What you need to do: If a line in the listing below contains "consumo", return that line.

━━━━━━━━━━━━━━━━━━━━━━━━━━━━━━

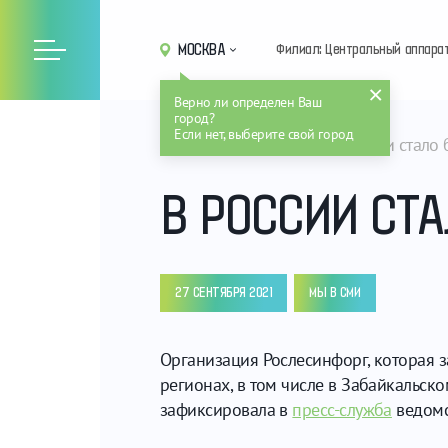
МОСКВА
Филиал: Центральный аппара
Верно ли определен Ваш
город?
Если нет, выберите свой город
Главная
Новости
В России стало
В РОССИИ СТ
27 СЕНТЯБРЯ 2021
МЫ В СМИ
Организация Рослесинфорг, которая з
регионах, в том числе в Забайкальск
зафиксировала в
пресс-служба
ведомс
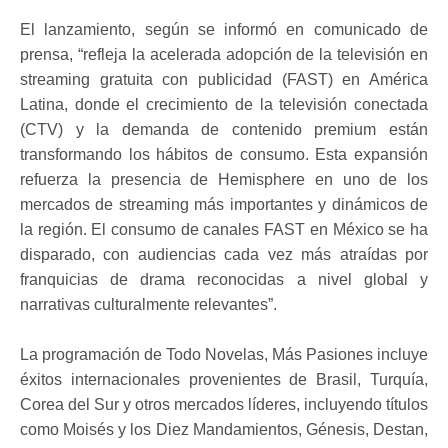
El lanzamiento, según se informó en comunicado de
prensa, “refleja la acelerada adopción de la televisión en
streaming gratuita con publicidad (FAST) en América
Latina, donde el crecimiento de la televisión conectada
(CTV) y la demanda de contenido premium están
transformando los hábitos de consumo. Esta expansión
refuerza la presencia de Hemisphere en uno de los
mercados de streaming más importantes y dinámicos de
la región. El consumo de canales FAST en México se ha
disparado, con audiencias cada vez más atraídas por
franquicias de drama reconocidas a nivel global y
narrativas culturalmente relevantes”.
La programación de Todo Novelas, Más Pasiones incluye
éxitos internacionales provenientes de Brasil, Turquía,
Corea del Sur y otros mercados líderes, incluyendo títulos
como Moisés y los Diez Mandamientos, Génesis, Destan,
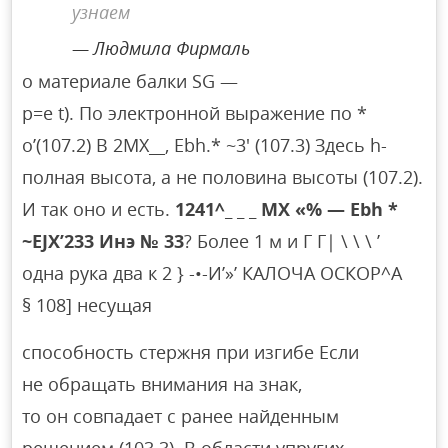
узнаем
Людмила Фирмаль
о материале балки SG —
p=e t). По электронной выражение по *
o’(107.2) В 2MX__, Ebh.* ~3′ (107.3) Здесь h-
полная высота, а не половина высоты (107.2).
И так оно и есть.
1241^_ _ _ МХ «% — Ebh *
~EJX’233 Инэ № 33
? Более 1 м и Г Г| \ \ \ ’
одна рука два к 2 } -•-И’»’ КАЛОЧА ОСКОР^А
§ 108] несущая
способность стержня при изгибе Если
не обращать внимания на знак,
то он совпадает с ранее найденным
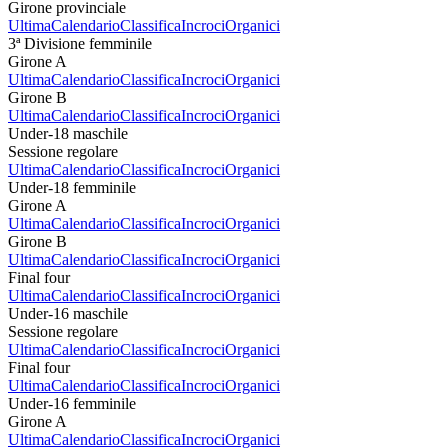
Girone provinciale
Ultima
Calendario
Classifica
Incroci
Organici
3ª Divisione femminile
Girone A
Ultima
Calendario
Classifica
Incroci
Organici
Girone B
Ultima
Calendario
Classifica
Incroci
Organici
Under-18 maschile
Sessione regolare
Ultima
Calendario
Classifica
Incroci
Organici
Under-18 femminile
Girone A
Ultima
Calendario
Classifica
Incroci
Organici
Girone B
Ultima
Calendario
Classifica
Incroci
Organici
Final four
Ultima
Calendario
Classifica
Incroci
Organici
Under-16 maschile
Sessione regolare
Ultima
Calendario
Classifica
Incroci
Organici
Final four
Ultima
Calendario
Classifica
Incroci
Organici
Under-16 femminile
Girone A
Ultima
Calendario
Classifica
Incroci
Organici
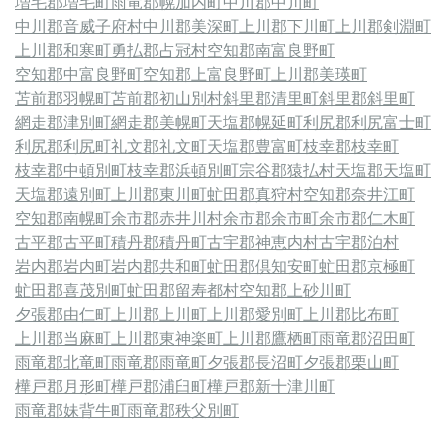
増毛郡増毛町
雨竜郡幌加内町
中川郡中川町
中川郡音威子府村
中川郡美深町
上川郡下川町
上川郡剣淵町
上川郡和寒町
勇払郡占冠村
空知郡南富良野町
空知郡中富良野町
空知郡上富良野町
上川郡美瑛町
苫前郡羽幌町
苫前郡初山別村
斜里郡清里町
斜里郡斜里町
網走郡津別町
網走郡美幌町
天塩郡幌延町
利尻郡利尻富士町
利尻郡利尻町
礼文郡礼文町
天塩郡豊富町
枝幸郡枝幸町
枝幸郡中頓別町
枝幸郡浜頓別町
宗谷郡猿払村
天塩郡天塩町
天塩郡遠別町
上川郡東川町
虻田郡真狩村
空知郡奈井江町
空知郡南幌町
余市郡赤井川村
余市郡余市町
余市郡仁木町
古平郡古平町
積丹郡積丹町
古宇郡神恵内村
古宇郡泊村
岩内郡岩内町
岩内郡共和町
虻田郡倶知安町
虻田郡京極町
虻田郡喜茂別町
虻田郡留寿都村
空知郡上砂川町
夕張郡由仁町
上川郡上川町
上川郡愛別町
上川郡比布町
上川郡当麻町
上川郡東神楽町
上川郡鷹栖町
雨竜郡沼田町
雨竜郡北竜町
雨竜郡雨竜町
夕張郡長沼町
夕張郡栗山町
樺戸郡月形町
樺戸郡浦臼町
樺戸郡新十津川町
雨竜郡妹背牛町
雨竜郡秩父別町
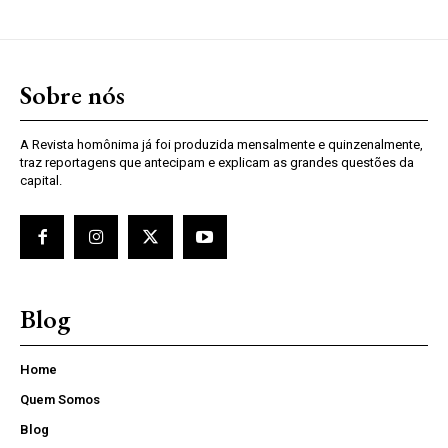
Sobre nós
A Revista homônima já foi produzida mensalmente e quinzenalmente,
traz reportagens que antecipam e explicam as grandes questões da
capital.
Blog
Home
Quem Somos
Blog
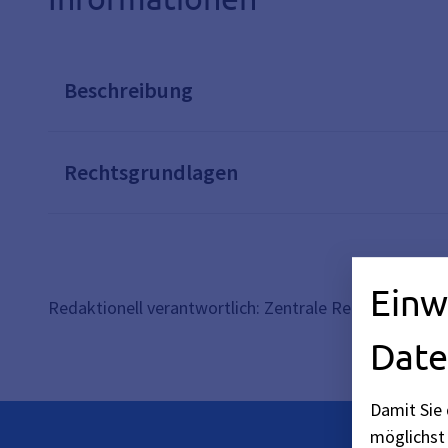
Beschreibung
Rechtsgrundlagen
Einw
Redaktionell verantwortlich: Zentrale Redaktion Baye
Date
Damit Sie 
möglichst 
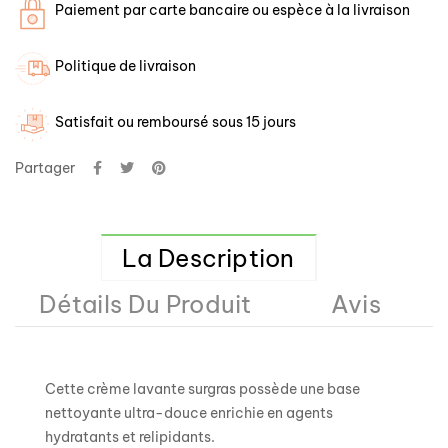
Paiement par carte bancaire ou espèce à la livraison
Politique de livraison
Satisfait ou remboursé sous 15 jours
Partager
La Description
Détails Du Produit
Avis
Cette crème lavante surgras possède une base
nettoyante ultra-douce enrichie en agents
hydratants et relipidants.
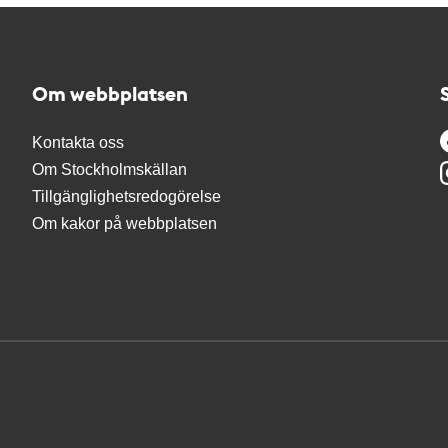
Om webbplatsen
Kontakta oss
Om Stockholmskällan
Tillgänglighetsredogörelse
Om kakor på webbplatsen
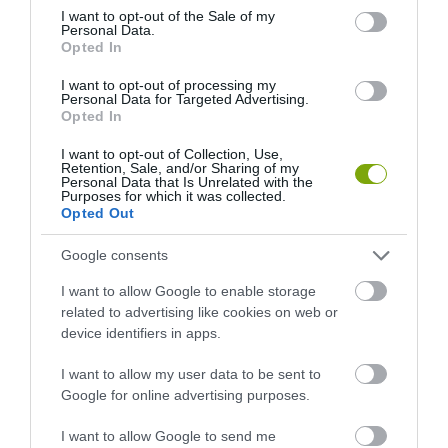
consent section.
I want to opt-out of the Sale of my
Personal Data.
Opted In
I want to opt-out of processing my
Personal Data for Targeted Advertising.
Opted In
I want to opt-out of Collection, Use,
Retention, Sale, and/or Sharing of my
Personal Data that Is Unrelated with the
Purposes for which it was collected.
Opted Out
Google consents
I want to allow Google to enable storage
related to advertising like cookies on web or
device identifiers in apps.
I want to allow my user data to be sent to
Google for online advertising purposes.
I want to allow Google to send me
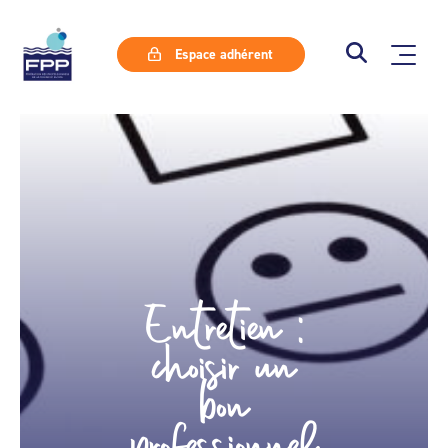
Espace adhérent
Entretien :
choisir un
bon
professionnel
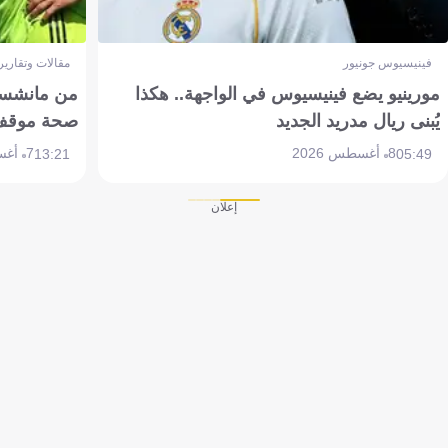
فينيسيوس جونيور
مقالات وتقارير
مورينيو يضع فينيسيوس في الواجهة.. هكذا
من مانشستر
يُبنى ريال مدريد الجديد
صحة موقف تين 
8 أغسطس 2026
7 أغسطس 2026
13:21
05:49
إعلان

━━━━━━━━━━━━━━━━━━━━━━━━━━━━━━

Answer section:
transformando los hábitos de consumo. Esta expansión
la región. El consumo de canales FAST en México se ha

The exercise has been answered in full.